(Dataset excerpts)

* * *

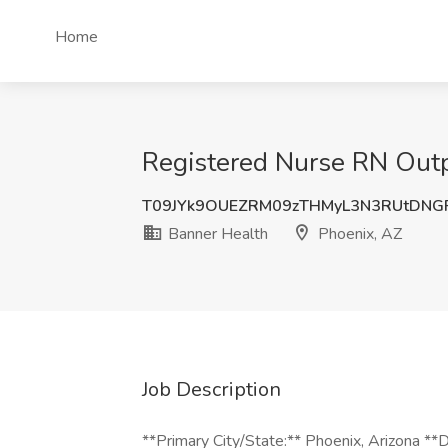
Home
Registered Nurse RN Outpa
T09JYk9OUEZRM09zTHMyL3N3RUtDNG
Banner Health
Phoenix, AZ
Job Description
**Primary City/State:** Phoenix, Arizona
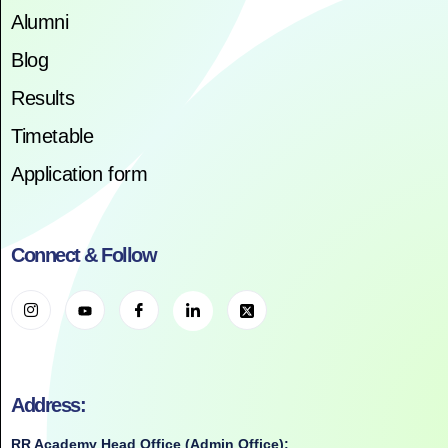
Alumni
Blog
Results
Timetable
Application form
Connect & Follow
Address:
RR Academy Head Office (Admin Office):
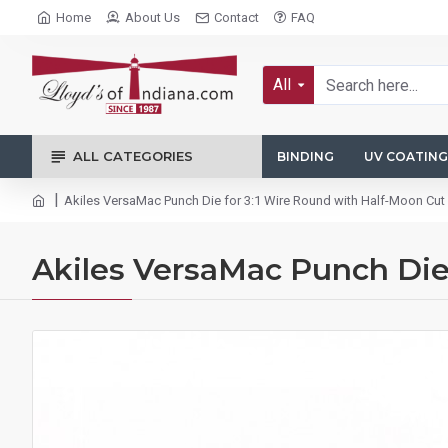
Home
About Us
Contact
FAQ
All
ALL CATEGORIES
BINDING
UV COATING
Akiles VersaMac Punch Die for 3:1 Wire Round with Half-Moon C
Akiles VersaMac Punch Die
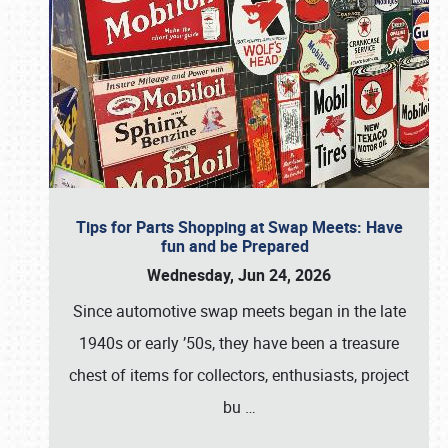
Tips for Parts Shopping at Swap Meets: Have
fun and be Prepared
Wednesday, Jun 24, 2026
Since automotive swap meets began in the late
1940s or early ’50s, they have been a treasure
chest of items for collectors, enthusiasts, project
bu
…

* * *

A word-for-word copy of all the records above is required, with the pictures left out.

Home
Registered Nurse RN Outpa
T09JYk9OUEZRM09zTHMyL3N3RUtDNG
Banner Health
Phoenix, AZ
Job Description
**Primary City/State:** Phoenix, Arizona
Alumni
Blog
Results
Timetable
Application form
Connect & Follow
Address:
RR Academy Head Office (Admin Office):
Home
About Us
Contact
FAQ
All
ALL CATEGORIES
BINDING
UV COATING
Akiles VersaMac Punch Die for 3:1 Wire Round with Half-Moon C
Akiles VersaMac Punch Die
Tips for Parts Shopping at Swap Meets: Have
fun and be Prepared
Wednesday, Jun 24, 2026
Since automotive swap meets began in the late
1940s or early ’50s, they have been a treasure
chest of items for collectors, enthusiasts, project
bu
…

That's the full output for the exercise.